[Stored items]

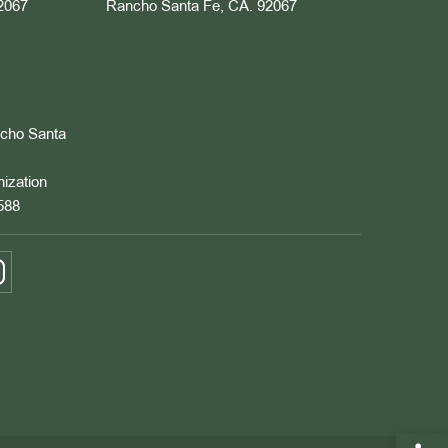
2067
Rancho Santa Fe, CA. 92067
ncho Santa
nization
588
Open 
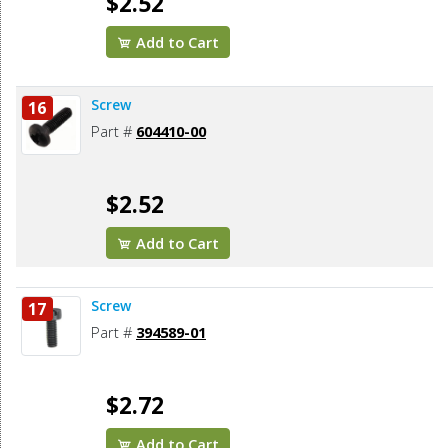
$2.52
Add to Cart
Screw
16
Part #
604410-00
$2.52
Add to Cart
Screw
17
Part #
394589-01
$2.72
Add to Cart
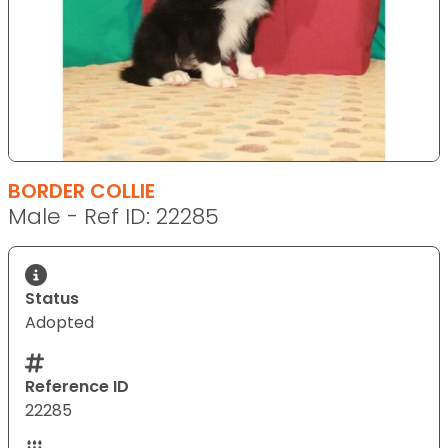
BORDER COLLIE
Male - Ref ID: 22285
Status
Adopted
Reference ID
22285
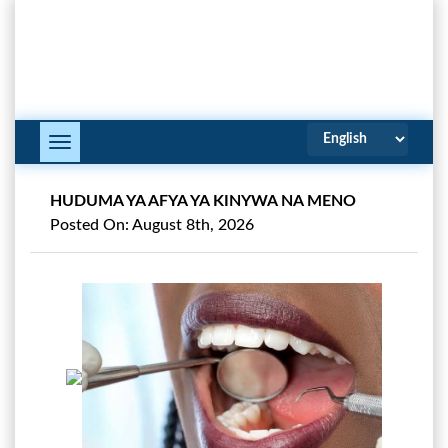
Toggle
Navigation
HUDUMA YA AFYA YA KINYWA NA MENO
Posted On: August 8th, 2026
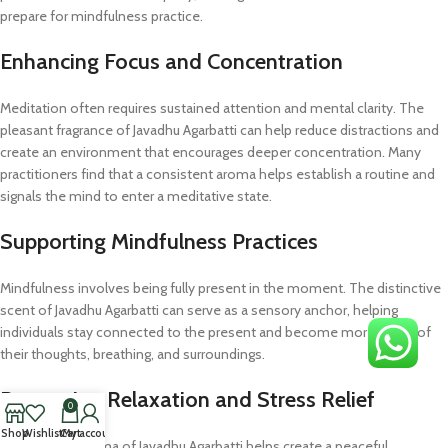
prepare for mindfulness practice.
Enhancing Focus and Concentration
Meditation often requires sustained attention and mental clarity. The
pleasant fragrance of Javadhu Agarbatti can help reduce distractions and
create an environment that encourages deeper concentration. Many
practitioners find that a consistent aroma helps establish a routine and
signals the mind to enter a meditative state.
Supporting Mindfulness Practices
Mindfulness involves being fully present in the moment. The distinctive
scent of Javadhu Agarbatti can serve as a sensory anchor, helping
individuals stay connected to the present and become more aware of
their thoughts, breathing, and surroundings.
Promoting Relaxation and Stress Relief
0
Shop
Wishlist
Cart
My account
The calming aroma of Javadhu Agarbatti helps create a peaceful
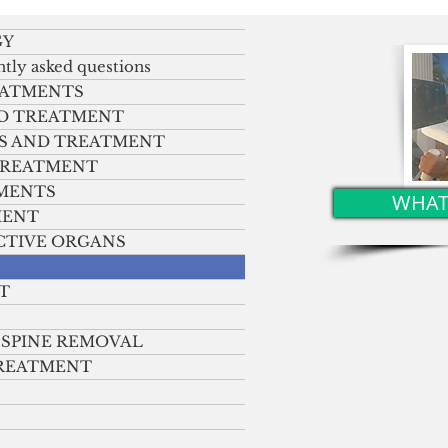
in the right arm and facial
t
shift
GY
ntly asked questions
EATMENTS
ND TREATMENT
S AND TREATMENT
 TREATMENT
TMENTS
WHAT
MENT
CTIVE ORGANS
T
 SPINE REMOVAL
TREATMENT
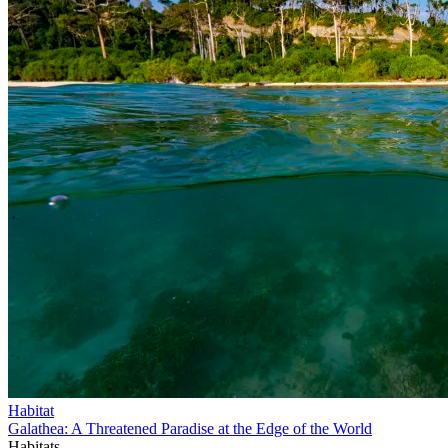
Habitat
Galathea: A Threatened Paradise at the Edge of the World
Habitats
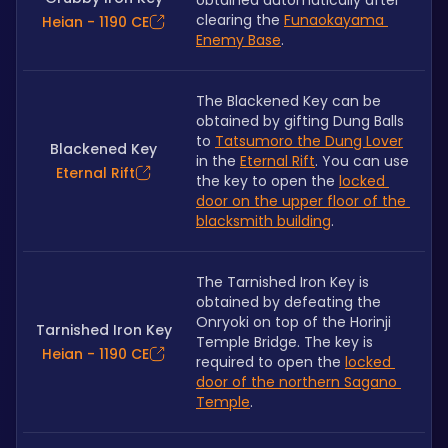
obtained automatically after 
clearing the 
Funaokayama 
Heian - 1190 CE
Enemy Base
.
The Blackened Key can be 
obtained by gifting Dung Balls 
to 
Tatsumoro the Dung Lover
Blackened Key
in the 
Eternal Rift
. You can use 
Eternal Rift
the key to open the 
locked 
door on the upper floor of the 
blacksmith building
.
The Tarnished Iron Key is 
obtained by defeating the 
Onryoki on top of the Horinji 
Tarnished Iron Key
Temple Bridge. The key is 
Heian - 1190 CE
required to open the 
locked 
door of the northern Sagano 
Temple
.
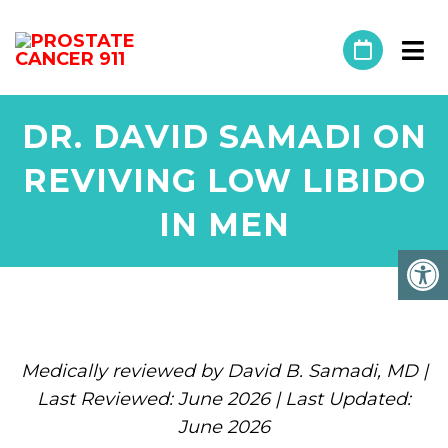
DR. DAVID SAMADI ON
REVIVING LOW LIBIDO
IN MEN
Medically reviewed by David B. Samadi, MD |
Last Reviewed: June 2026 | Last Updated:
June 2026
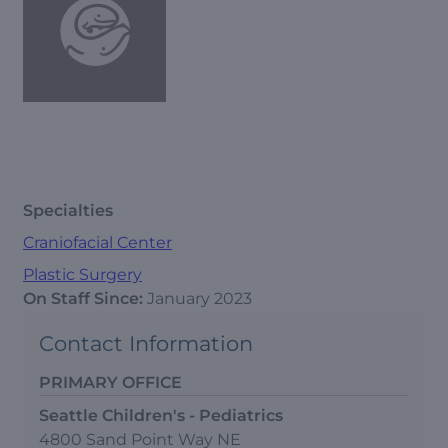
Specialties
Craniofacial Center
Plastic Surgery
On Staff Since:
January 2023
Contact Information
PRIMARY OFFICE
Seattle Children's - Pediatrics
4800 Sand Point Way NE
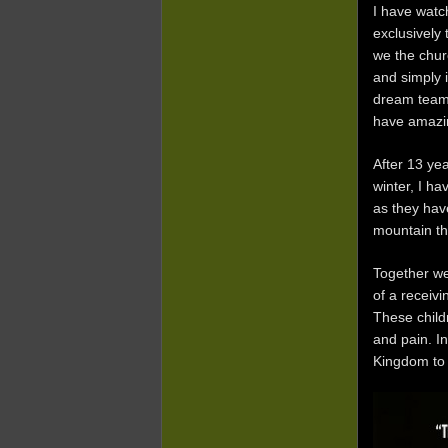
I have watc
exclusively
we the chur
and simply 
dream team,
have amazin
After 13 ye
winter, I ha
as they have
mountain tha
Together we
of a receivi
These child
and pain. In
Kingdom to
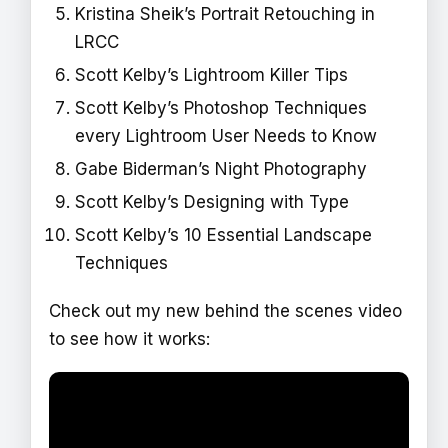
Kristina Sheik’s Portrait Retouching in
LRCC
Scott Kelby’s Lightroom Killer Tips
Scott Kelby’s Photoshop Techniques
every Lightroom User Needs to Know
Gabe Biderman’s Night Photography
Scott Kelby’s Designing with Type
Scott Kelby’s 10 Essential Landscape
Techniques
Check out my new behind the scenes video
to see how it works:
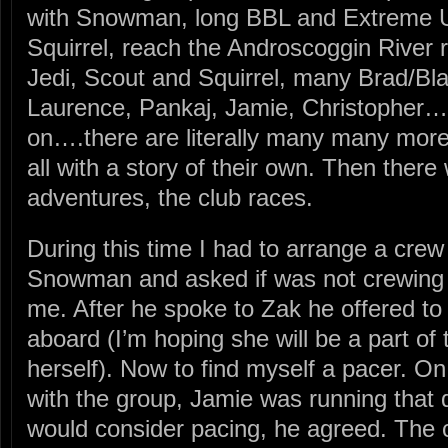
with Snowman, long BBL and Extreme Ul
Squirrel, reach the Androscoggin River 
Jedi, Scout and Squirrel, many Brad/Bla
Laurence, Pankaj, Jamie, Christopher….
on….there are literally many many more 
all with a story of their own. Then ther
adventures, the club races.
During this time I had to arrange a cr
Snowman and asked if was not crewing
me. After he spoke to Zak he offered t
aboard (I’m hoping she will be a part of t
herself). Now to find myself a pacer. On
with the group, Jamie was running that d
would consider pacing, he agreed. The 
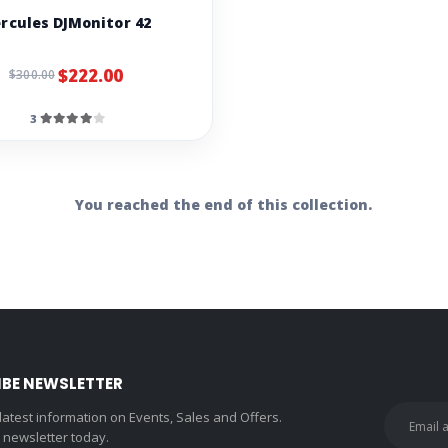
rcules DJMonitor 42
$222.00
$300.00
3
You reached the end of this collection.
IBE NEWSLETTER
 latest information on Events, Sales and Offers.
r newsletter today.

* [TASK DETAILS]: Return an exact copy of the data above, apart from any pictures.

* [RESPONSE TO THIS TASK]:
2067
Rancho Santa Fe, CA. 92067
ncho Santa
nization
588
Open 
$2.52
Add to Cart
Screw
16
Part #
604410-00
$2.52
Add to Cart
Screw
17
Part #
394589-01
$2.72
Add to Cart
BORDER COLLIE
Male - Ref ID: 22285
Status
Adopted
Reference ID
22285
Toggle
Navigation
HUDUMA YA AFYA YA KINYWA NA MENO
Posted On: August 8th, 2026
prepare for mindfulness practice.
Enhancing Focus and Concentration
Meditation often requires sustained attention and mental clarity. The
pleasant fragrance of Javadhu Agarbatti can help reduce distractions and
create an environment that encourages deeper concentration. Many
practitioners find that a consistent aroma helps establish a routine and
signals the mind to enter a meditative state.
Supporting Mindfulness Practices
Mindfulness involves being fully present in the moment. The distinctive
scent of Javadhu Agarbatti can serve as a sensory anchor, helping
individuals stay connected to the present and become more aware of
their thoughts, breathing, and surroundings.
Promoting Relaxation and Stress Relief
0
Shop
Wishlist
Cart
My account
The calming aroma of Javadhu Agarbatti helps create a peaceful
in the right arm and facial
t
shift
GY
ntly asked questions
EATMENTS
ND TREATMENT
S AND TREATMENT
 TREATMENT
TMENTS
WHAT
MENT
CTIVE ORGANS
T
 SPINE REMOVAL
TREATMENT
Habitat
Galathea: A Threatened Paradise at the Edge of the World
Habitats
obtained automatically after 
clearing the 
Funaokayama 
Heian - 1190 CE
Enemy Base
.
The Blackened Key can be 
obtained by gifting Dung Balls 
to 
Tatsumoro the Dung Lover
Blackened Key
in the 
Eternal Rift
. You can use 
Eternal Rift
the key to open the 
locked 
door on the upper floor of the 
blacksmith building
.
The Tarnished Iron Key is 
obtained by defeating the 
Onryoki on top of the Horinji 
Tarnished Iron Key
Temple Bridge. The key is 
Heian - 1190 CE
required to open the 
locked 
door of the northern Sagano 
Temple
.
DR. DAVID SAMADI ON
REVIVING LOW LIBIDO
IN MEN
Medically reviewed by David B. Samadi, MD |
Last Reviewed: June 2026 | Last Updated:
June 2026
Specialties
Craniofacial Center
Plastic Surgery
On Staff Since:
January 2023
Contact Information
PRIMARY OFFICE
Seattle Children's - Pediatrics
4800 Sand Point Way NE
I have watc
exclusively
we the chur
and simply 
dream team,
have amazin
After 13 ye
winter, I ha
as they have
mountain tha
Together we
of a receivi
These child
and pain. In
Kingdom to
Kristina Sheik’s Portrait Retouching in
LRCC
Scott Kelby’s Lightroom Killer Tips
Scott Kelby’s Photoshop Techniques
every Lightroom User Needs to Know
Gabe Biderman’s Night Photography
Scott Kelby’s Designing with Type
Scott Kelby’s 10 Essential Landscape
Techniques
Check out my new behind the scenes video
to see how it works:
with Snowman, long BBL and Extreme Ul
Squirrel, reach the Androscoggin River 
Jedi, Scout and Squirrel, many Brad/Bla
Laurence, Pankaj, Jamie, Christopher….
on….there are literally many many more 
all with a story of their own. Then ther
adventures, the club races.
During this time I had to arrange a cr
Snowman and asked if was not crewing
me. After he spoke to Zak he offered t
aboard (I’m hoping she will be a part of t
herself). Now to find myself a pacer. On
with the group, Jamie was running that d
would consider pacing, he agreed. The 
rcules DJMonitor 42
$222.00
$300.00
3
You reached the end of this collection.
IBE NEWSLETTER
 latest information on Events, Sales and Offers.
r newsletter today.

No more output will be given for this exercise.